| Assignment |
The entries below contain pictures, which are to be left out; write out exactly, and only, the lines from the line with "Sweden has acquired" up to and including the line with "Old approach".
[[ Given records, beginning ]]
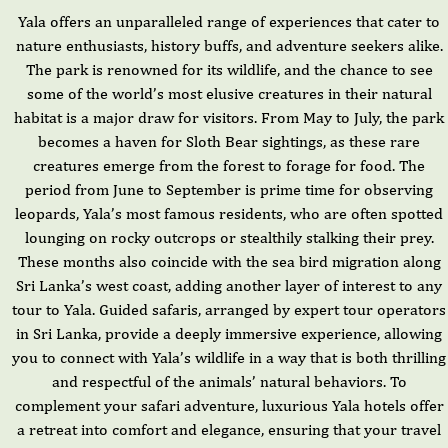
Yala offers an unparalleled range of experiences that cater to
nature enthusiasts, history buffs, and adventure seekers alike.
The park is renowned for its wildlife, and the chance to see
some of the world’s most elusive creatures in their natural
habitat is a major draw for visitors. From May to July, the park
becomes a haven for Sloth Bear sightings, as these rare
creatures emerge from the forest to forage for food. The
period from June to September is prime time for observing
leopards, Yala’s most famous residents, who are often spotted
lounging on rocky outcrops or stealthily stalking their prey.
These months also coincide with the sea bird migration along
Sri Lanka’s west coast, adding another layer of interest to any
tour to Yala. Guided safaris, arranged by expert tour operators
in Sri Lanka, provide a deeply immersive experience, allowing
you to connect with Yala’s wildlife in a way that is both thrilling
and respectful of the animals’ natural behaviors. To
complement your safari adventure, luxurious Yala hotels offer
a retreat into comfort and elegance, ensuring that your travel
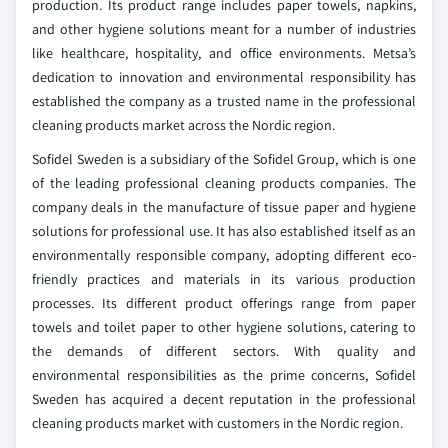
production. Its product range includes paper towels, napkins,
and other hygiene solutions meant for a number of industries
like healthcare, hospitality, and office environments. Metsa’s
dedication to innovation and environmental responsibility has
established the company as a trusted name in the professional
cleaning products market across the Nordic region.
Sofidel Sweden is a subsidiary of the Sofidel Group, which is one
of the leading professional cleaning products companies. The
company deals in the manufacture of tissue paper and hygiene
solutions for professional use. It has also established itself as an
environmentally responsible company, adopting different eco-
friendly practices and materials in its various production
processes. Its different product offerings range from paper
towels and toilet paper to other hygiene solutions, catering to
the demands of different sectors. With quality and
environmental responsibilities as the prime concerns, Sofidel
Sweden has acquired a decent reputation in the professional
cleaning products market with customers in the Nordic region.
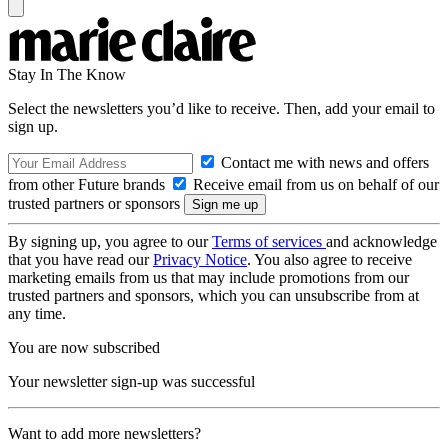
Stay In The Know
Select the newsletters you’d like to receive. Then, add your email to
sign up.
Contact me with news and offers
from other Future brands
Receive email from us on behalf of our
trusted partners or sponsors
By signing up, you agree to our
Terms of services
and acknowledge
that you have read our
Privacy Notice
. You also agree to receive
marketing emails from us that may include promotions from our
trusted partners and sponsors, which you can unsubscribe from at
any time.
You are now subscribed
Your newsletter sign-up was successful
Want to add more newsletters?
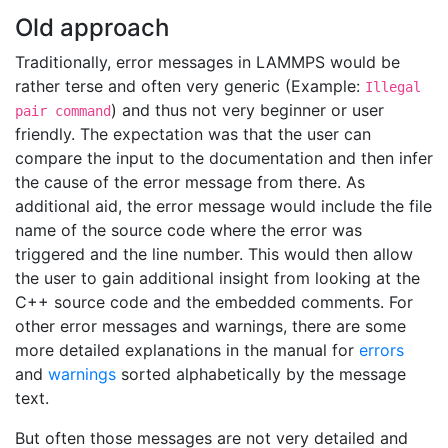
Old approach
Traditionally, error messages in LAMMPS would be
rather terse and often very generic (Example:
Illegal
) and thus not very beginner or user
pair command
friendly. The expectation was that the user can
compare the input to the documentation and then infer
the cause of the error message from there. As
additional aid, the error message would include the file
name of the source code where the error was
triggered and the line number. This would then allow
the user to gain additional insight from looking at the
C++ source code and the embedded comments. For
other error messages and warnings, there are some
more detailed explanations in the manual for
errors
and
warnings
sorted alphabetically by the message
text.
But often those messages are not very detailed and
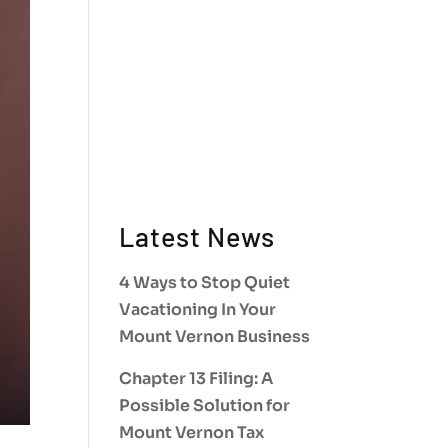
Latest News
4 Ways to Stop Quiet
Vacationing In Your
Mount Vernon Business
Chapter 13 Filing: A
Possible Solution for
Mount Vernon Tax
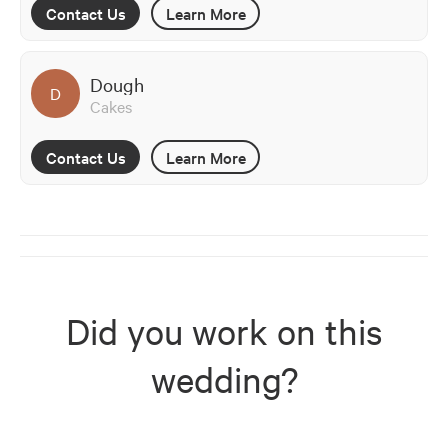
Contact Us
Learn More
Dough
D
Cakes
Contact Us
Learn More
Did you work on this
wedding?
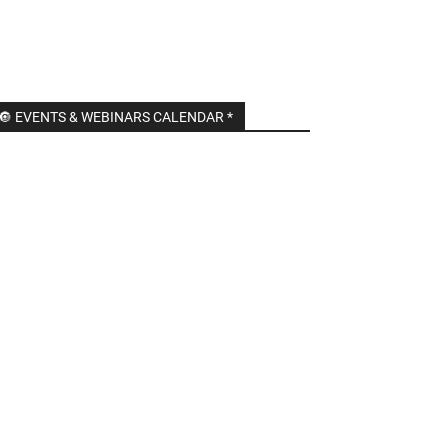
🔘 EVENTS & WEBINARS CALENDAR *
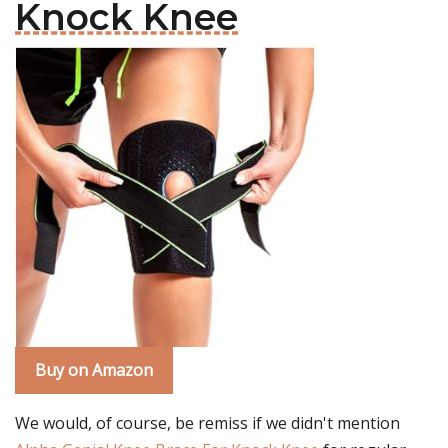
Knock Knee
Buy on Amazon
We would, of course, be remiss if we didn't mention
[[ Given records, end ]]
| Written response |
Sweden has acquired a decent reputation in the professional
cleaning products market with customers in the Nordic region.
Stay In The Know
Select the newsletters you’d like to receive. Then, add your email to
sign up.
Contact me with news and offers
from other Future brands
Receive email from us on behalf of our
trusted partners or sponsors
By signing up, you agree to our
Terms of services
and acknowledge
that you have read our
Privacy Notice
. You also agree to receive
marketing emails from us that may include promotions from our
trusted partners and sponsors, which you can unsubscribe from at
any time.
You are now subscribed
Your newsletter sign-up was successful
Want to add more newsletters?
Old approach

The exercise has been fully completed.